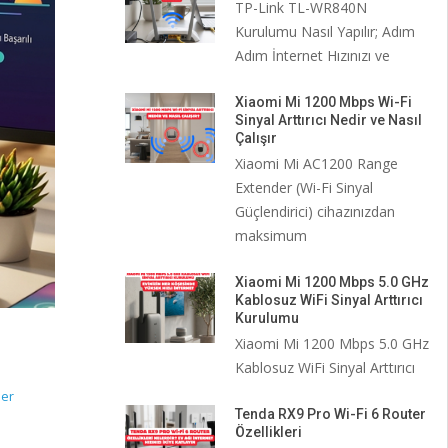
TP-Link TL-WR840N
Kurulumu Nasıl Yapılır; Adım
Adım İnternet Hızınızı ve
Xiaomi Mi 1200 Mbps Wi-Fi
Sinyal Arttırıcı Nedir ve Nasıl
Çalışır
Xiaomi Mi AC1200 Range
Extender (Wi-Fi Sinyal
Güçlendirici) cihazınızdan
maksimum
Xiaomi Mi 1200 Mbps 5.0 GHz
Kablosuz WiFi Sinyal Arttırıcı
Kurulumu
Xiaomi Mi 1200 Mbps 5.0 GHz
Kablosuz WiFi Sinyal Arttırıcı
ber
Tenda RX9 Pro Wi-Fi 6 Router
Özellikleri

** Work request **
Output the data above exactly; pictures do not belong in the copy.

** Task solution **
TP-Link TL-WR840N
Kurulumu Nasıl Yapılır; Adım
Adım İnternet Hızınızı ve
Xiaomi Mi 1200 Mbps Wi-Fi
Sinyal Arttırıcı Nedir ve Nasıl
Çalışır
Xiaomi Mi AC1200 Range
Extender (Wi-Fi Sinyal
Güçlendirici) cihazınızdan
maksimum
Xiaomi Mi 1200 Mbps 5.0 GHz
Kablosuz WiFi Sinyal Arttırıcı
Kurulumu
Xiaomi Mi 1200 Mbps 5.0 GHz
Kablosuz WiFi Sinyal Arttırıcı
ber
Tenda RX9 Pro Wi-Fi 6 Router
Özellikleri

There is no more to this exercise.